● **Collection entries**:
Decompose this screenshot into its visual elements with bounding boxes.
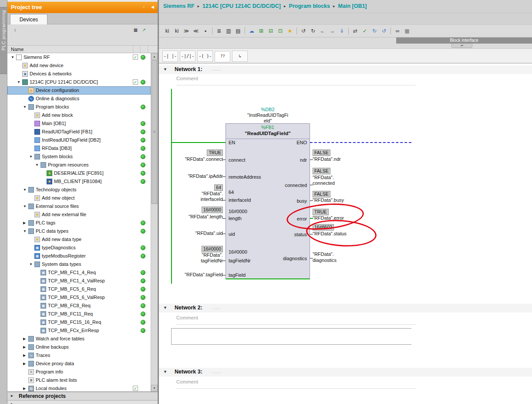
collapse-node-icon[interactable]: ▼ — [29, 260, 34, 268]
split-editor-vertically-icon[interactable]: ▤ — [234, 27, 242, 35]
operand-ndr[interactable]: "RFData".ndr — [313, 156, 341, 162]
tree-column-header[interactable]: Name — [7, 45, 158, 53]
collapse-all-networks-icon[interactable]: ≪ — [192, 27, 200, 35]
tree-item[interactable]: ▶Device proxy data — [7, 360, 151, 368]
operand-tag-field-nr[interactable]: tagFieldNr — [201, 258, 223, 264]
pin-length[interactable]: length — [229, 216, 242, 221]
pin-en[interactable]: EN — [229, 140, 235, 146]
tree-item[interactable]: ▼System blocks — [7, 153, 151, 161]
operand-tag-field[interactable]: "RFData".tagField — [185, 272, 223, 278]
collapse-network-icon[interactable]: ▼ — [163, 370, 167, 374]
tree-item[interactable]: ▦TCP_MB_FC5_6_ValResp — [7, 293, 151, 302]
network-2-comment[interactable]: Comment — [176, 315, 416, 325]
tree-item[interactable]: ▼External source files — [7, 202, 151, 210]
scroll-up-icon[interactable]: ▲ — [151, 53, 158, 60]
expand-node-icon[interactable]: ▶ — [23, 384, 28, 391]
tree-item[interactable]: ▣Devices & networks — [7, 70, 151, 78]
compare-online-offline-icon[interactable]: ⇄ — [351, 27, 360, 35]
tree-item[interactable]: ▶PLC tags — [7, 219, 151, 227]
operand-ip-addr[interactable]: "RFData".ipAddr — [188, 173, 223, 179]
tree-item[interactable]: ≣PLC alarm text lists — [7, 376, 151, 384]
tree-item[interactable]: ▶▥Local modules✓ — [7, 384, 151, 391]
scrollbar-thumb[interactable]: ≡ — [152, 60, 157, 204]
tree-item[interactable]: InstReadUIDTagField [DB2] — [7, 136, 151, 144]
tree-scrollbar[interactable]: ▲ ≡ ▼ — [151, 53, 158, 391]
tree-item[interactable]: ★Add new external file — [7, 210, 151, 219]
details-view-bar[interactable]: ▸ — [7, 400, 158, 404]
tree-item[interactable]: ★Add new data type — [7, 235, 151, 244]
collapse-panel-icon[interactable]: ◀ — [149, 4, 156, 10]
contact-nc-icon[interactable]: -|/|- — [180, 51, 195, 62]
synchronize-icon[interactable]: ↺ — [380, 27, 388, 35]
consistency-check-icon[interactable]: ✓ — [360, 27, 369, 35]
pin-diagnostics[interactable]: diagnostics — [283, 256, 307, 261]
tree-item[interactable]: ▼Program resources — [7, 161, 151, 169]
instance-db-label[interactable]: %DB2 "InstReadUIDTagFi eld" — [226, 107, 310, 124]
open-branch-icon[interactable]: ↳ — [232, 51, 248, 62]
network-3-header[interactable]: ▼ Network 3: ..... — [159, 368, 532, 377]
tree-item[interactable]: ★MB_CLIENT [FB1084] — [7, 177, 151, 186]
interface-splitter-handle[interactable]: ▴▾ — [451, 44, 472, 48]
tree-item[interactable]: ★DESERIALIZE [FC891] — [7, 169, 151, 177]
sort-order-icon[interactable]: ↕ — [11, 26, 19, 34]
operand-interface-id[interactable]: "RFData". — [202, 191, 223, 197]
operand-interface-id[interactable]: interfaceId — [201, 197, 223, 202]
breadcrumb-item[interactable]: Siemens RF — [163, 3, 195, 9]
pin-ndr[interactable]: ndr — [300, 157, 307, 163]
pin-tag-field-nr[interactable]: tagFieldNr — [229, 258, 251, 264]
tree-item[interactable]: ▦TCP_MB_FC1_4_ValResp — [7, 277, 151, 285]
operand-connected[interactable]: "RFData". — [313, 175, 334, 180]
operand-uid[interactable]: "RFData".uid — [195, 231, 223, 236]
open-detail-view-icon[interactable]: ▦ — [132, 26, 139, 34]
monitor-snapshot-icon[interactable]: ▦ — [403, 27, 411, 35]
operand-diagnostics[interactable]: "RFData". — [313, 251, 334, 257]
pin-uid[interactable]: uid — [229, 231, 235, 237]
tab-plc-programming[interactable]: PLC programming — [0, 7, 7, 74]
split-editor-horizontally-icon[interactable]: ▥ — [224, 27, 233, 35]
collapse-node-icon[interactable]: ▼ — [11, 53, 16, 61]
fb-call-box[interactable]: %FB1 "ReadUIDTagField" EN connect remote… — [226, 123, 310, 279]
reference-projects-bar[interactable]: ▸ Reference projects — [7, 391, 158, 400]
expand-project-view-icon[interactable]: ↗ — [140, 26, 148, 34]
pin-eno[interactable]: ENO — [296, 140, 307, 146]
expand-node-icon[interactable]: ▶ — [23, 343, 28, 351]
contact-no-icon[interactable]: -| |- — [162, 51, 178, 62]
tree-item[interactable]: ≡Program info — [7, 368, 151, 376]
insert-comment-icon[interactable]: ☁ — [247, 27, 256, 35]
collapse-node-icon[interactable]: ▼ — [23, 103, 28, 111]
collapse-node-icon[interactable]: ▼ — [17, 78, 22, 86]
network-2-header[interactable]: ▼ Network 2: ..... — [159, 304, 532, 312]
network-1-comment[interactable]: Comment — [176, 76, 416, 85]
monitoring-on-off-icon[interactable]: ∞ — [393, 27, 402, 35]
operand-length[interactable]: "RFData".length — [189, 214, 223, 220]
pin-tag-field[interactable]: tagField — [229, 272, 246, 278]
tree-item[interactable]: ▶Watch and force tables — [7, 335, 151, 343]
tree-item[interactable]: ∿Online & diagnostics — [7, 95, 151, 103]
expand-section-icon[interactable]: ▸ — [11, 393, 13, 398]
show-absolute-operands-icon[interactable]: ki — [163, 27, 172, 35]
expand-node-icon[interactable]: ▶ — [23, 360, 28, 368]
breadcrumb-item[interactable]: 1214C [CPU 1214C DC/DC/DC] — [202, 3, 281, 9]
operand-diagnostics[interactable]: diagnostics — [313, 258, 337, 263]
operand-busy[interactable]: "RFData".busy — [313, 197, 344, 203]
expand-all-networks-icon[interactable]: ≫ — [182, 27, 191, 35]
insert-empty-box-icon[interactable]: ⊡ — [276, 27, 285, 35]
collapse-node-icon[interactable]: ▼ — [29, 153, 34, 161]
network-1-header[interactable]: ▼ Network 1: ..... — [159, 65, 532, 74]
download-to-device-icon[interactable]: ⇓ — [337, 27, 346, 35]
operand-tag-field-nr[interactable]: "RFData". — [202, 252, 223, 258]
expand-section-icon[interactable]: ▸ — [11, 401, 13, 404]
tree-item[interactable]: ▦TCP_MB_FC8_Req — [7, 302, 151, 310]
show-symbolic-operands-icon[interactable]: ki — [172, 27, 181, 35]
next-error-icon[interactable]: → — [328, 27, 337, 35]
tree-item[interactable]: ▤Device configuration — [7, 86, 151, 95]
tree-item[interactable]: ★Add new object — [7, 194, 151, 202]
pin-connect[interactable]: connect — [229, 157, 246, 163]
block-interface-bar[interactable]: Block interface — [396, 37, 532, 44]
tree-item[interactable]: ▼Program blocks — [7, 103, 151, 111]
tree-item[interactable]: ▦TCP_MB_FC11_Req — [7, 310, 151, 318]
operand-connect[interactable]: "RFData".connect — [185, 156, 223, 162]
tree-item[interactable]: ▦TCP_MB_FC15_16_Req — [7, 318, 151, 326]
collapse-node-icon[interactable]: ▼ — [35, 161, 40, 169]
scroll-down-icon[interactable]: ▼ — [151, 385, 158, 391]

* * *

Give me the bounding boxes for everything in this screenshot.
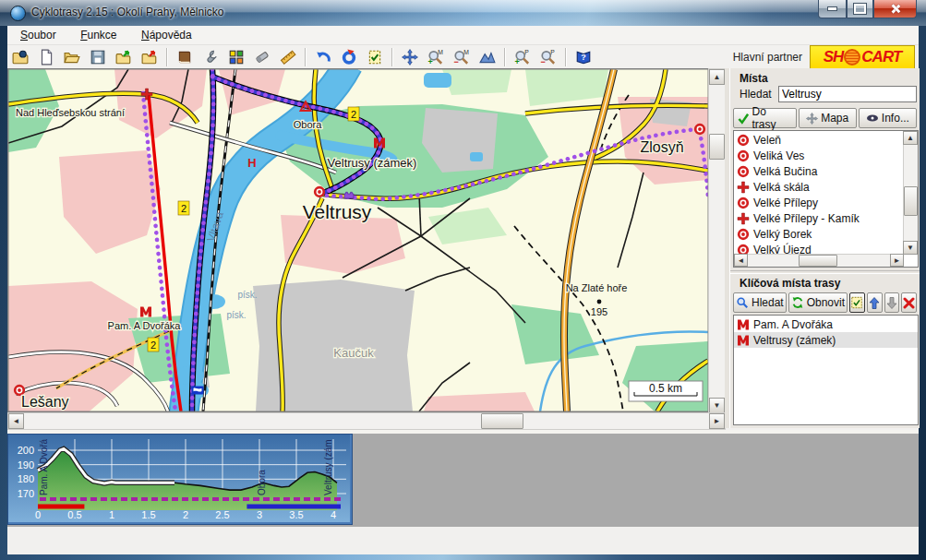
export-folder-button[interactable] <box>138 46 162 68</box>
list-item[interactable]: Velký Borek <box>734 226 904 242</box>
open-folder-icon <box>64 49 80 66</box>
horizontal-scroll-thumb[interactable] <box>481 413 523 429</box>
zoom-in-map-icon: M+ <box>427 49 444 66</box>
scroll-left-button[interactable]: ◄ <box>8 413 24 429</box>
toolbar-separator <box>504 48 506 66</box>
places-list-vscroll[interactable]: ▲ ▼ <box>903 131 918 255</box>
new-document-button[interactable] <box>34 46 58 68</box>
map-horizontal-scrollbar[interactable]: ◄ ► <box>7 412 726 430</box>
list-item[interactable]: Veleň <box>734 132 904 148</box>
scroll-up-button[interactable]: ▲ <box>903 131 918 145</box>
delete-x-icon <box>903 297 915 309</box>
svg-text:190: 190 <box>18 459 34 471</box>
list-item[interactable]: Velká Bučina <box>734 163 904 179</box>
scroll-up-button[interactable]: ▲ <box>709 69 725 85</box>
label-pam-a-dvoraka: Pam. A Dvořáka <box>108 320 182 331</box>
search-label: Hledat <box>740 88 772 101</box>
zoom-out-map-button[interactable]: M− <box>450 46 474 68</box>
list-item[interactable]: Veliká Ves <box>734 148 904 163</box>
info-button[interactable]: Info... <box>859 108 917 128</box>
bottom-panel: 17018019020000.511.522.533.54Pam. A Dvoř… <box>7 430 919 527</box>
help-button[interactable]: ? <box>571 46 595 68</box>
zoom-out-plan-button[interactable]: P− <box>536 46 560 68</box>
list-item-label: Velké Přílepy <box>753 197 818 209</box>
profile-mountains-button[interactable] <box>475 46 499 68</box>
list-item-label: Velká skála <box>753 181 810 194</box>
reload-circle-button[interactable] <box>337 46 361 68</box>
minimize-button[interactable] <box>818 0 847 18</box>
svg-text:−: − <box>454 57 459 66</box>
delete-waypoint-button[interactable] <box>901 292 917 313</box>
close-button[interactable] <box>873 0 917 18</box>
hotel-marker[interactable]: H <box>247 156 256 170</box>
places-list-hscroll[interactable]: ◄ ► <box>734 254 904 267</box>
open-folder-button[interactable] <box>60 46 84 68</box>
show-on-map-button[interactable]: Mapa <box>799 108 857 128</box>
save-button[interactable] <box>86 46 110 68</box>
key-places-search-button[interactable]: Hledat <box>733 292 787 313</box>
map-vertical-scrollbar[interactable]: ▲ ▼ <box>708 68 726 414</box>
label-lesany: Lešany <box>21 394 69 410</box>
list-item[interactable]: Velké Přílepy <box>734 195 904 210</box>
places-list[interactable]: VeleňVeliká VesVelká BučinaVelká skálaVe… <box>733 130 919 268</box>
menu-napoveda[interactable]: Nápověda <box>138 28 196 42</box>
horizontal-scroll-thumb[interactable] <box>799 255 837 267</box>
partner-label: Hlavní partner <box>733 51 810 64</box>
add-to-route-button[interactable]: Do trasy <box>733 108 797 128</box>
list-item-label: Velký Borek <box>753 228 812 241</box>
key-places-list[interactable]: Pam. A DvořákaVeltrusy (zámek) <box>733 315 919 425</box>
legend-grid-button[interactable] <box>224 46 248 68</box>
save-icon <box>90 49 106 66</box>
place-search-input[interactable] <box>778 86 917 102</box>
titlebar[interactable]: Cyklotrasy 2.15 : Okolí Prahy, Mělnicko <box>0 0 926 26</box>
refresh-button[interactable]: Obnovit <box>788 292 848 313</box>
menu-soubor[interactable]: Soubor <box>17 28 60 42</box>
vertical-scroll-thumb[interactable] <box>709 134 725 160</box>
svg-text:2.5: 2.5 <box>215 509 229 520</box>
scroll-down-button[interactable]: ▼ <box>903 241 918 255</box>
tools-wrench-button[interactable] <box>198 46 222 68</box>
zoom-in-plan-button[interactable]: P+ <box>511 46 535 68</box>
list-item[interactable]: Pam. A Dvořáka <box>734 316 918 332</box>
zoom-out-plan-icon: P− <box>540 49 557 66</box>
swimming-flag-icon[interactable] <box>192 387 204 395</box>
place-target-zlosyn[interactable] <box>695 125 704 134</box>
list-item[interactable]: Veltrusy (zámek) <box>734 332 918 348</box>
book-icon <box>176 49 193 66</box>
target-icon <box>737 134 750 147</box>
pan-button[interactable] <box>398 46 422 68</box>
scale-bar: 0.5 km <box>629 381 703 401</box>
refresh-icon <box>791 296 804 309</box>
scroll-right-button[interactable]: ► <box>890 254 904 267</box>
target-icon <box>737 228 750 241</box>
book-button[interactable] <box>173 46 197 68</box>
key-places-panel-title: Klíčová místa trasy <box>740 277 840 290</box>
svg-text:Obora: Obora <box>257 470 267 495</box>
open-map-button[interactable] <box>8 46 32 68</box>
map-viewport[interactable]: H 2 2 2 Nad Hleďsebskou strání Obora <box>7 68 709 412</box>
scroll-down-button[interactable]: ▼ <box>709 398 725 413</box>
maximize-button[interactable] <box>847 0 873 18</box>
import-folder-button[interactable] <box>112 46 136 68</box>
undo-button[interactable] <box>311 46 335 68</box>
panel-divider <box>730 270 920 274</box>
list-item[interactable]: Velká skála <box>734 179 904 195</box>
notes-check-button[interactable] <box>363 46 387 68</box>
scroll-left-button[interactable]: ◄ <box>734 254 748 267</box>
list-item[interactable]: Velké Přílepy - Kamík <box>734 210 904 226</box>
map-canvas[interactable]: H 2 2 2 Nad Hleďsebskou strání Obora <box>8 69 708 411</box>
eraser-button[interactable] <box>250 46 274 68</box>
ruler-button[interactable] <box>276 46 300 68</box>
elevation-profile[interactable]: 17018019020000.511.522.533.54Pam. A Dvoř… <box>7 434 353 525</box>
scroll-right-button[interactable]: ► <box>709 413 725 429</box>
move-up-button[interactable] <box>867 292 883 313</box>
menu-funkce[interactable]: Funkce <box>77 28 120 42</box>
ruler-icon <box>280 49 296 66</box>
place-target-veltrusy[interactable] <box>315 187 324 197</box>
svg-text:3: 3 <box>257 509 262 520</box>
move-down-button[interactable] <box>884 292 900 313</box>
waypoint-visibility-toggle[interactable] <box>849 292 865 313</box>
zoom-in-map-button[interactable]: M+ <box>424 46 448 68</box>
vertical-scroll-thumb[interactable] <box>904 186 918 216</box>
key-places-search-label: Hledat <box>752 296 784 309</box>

---

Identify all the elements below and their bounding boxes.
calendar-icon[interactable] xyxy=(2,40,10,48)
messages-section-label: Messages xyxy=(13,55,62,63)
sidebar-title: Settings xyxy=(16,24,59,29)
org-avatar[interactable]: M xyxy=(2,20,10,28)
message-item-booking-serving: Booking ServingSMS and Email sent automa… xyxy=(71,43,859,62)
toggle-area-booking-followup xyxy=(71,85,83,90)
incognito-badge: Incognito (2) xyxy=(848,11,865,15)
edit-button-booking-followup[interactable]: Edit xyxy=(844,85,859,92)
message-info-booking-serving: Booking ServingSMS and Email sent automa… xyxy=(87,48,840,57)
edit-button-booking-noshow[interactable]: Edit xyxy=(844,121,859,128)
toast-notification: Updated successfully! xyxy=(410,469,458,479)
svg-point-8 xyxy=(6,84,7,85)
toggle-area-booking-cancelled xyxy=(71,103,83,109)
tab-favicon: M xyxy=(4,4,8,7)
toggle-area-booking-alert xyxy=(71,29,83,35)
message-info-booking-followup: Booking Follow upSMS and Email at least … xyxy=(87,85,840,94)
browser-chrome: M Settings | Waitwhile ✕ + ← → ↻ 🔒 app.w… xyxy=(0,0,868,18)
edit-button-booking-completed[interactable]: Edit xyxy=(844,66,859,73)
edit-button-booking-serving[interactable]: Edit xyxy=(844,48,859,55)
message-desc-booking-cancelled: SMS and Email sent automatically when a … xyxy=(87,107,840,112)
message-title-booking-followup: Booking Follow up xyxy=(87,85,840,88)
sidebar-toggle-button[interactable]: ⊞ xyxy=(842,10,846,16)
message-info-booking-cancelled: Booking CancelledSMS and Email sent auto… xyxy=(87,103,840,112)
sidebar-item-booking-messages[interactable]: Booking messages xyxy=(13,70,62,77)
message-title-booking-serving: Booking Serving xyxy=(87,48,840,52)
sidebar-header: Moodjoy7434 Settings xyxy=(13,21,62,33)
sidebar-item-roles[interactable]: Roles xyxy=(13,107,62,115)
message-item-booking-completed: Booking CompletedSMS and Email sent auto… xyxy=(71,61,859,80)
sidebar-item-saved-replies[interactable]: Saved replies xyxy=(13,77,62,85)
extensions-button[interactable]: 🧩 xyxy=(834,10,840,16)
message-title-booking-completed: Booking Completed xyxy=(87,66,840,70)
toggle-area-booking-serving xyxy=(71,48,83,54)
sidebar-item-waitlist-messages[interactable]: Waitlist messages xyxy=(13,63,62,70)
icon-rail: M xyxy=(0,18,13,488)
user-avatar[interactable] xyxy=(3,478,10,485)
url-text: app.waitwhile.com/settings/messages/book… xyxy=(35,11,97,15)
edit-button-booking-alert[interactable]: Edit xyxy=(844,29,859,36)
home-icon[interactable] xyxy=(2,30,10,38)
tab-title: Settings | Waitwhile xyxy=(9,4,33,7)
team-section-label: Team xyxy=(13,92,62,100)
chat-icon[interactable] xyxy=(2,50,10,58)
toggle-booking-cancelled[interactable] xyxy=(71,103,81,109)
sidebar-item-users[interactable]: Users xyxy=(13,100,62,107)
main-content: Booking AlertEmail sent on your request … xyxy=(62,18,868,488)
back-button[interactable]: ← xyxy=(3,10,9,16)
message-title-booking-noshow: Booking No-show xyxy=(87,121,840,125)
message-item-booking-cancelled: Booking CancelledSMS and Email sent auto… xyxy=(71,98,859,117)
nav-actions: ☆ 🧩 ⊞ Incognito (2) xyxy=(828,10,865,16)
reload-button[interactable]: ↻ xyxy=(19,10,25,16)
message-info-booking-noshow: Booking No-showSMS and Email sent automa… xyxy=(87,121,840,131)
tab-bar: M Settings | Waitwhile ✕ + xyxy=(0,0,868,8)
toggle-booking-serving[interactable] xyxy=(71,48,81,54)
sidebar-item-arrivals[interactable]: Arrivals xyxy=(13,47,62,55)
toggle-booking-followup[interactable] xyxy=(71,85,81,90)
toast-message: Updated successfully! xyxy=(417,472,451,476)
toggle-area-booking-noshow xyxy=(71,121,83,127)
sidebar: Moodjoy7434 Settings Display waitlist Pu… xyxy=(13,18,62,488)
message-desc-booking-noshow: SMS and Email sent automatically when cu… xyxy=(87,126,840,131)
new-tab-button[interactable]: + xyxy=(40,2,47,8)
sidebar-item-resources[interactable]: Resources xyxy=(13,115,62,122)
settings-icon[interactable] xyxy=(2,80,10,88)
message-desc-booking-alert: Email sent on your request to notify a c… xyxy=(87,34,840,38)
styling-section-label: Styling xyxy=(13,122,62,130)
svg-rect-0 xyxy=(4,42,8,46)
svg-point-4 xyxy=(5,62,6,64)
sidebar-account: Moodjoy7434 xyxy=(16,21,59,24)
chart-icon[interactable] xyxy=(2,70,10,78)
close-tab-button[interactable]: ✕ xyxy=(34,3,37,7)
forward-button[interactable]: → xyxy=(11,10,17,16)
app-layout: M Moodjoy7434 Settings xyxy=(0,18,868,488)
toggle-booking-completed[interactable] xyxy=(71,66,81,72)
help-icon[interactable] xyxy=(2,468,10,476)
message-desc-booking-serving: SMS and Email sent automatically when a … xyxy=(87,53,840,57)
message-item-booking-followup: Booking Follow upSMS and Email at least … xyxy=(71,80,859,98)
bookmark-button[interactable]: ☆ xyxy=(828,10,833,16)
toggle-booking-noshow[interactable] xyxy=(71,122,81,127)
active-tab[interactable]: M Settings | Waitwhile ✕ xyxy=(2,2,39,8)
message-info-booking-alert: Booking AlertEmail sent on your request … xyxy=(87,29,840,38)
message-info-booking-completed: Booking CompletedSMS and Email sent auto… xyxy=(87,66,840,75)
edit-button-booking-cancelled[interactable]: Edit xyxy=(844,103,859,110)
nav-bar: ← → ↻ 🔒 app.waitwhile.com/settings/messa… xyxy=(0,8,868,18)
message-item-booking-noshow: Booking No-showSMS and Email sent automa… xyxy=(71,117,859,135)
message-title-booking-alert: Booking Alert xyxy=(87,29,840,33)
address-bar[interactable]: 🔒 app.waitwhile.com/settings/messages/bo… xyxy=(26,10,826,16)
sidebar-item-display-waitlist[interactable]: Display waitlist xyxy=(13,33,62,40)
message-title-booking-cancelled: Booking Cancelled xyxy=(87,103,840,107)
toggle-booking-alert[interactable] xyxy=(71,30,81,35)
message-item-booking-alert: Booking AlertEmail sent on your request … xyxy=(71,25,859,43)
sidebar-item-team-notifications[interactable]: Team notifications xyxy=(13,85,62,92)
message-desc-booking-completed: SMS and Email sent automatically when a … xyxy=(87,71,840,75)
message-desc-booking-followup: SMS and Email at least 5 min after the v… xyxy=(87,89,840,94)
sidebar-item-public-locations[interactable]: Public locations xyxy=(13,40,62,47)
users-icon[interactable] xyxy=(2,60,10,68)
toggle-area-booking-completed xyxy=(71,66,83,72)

● **What is expected**:
Above are the records. Copy every line in them holding "Velké".

● **Answer box**:
list-item-label: Velké Přílepy <box>753 197 818 209</box>
list-item[interactable]: Velké Přílepy <box>734 195 904 210</box>
list-item[interactable]: Velké Přílepy - Kamík <box>734 210 904 226</box>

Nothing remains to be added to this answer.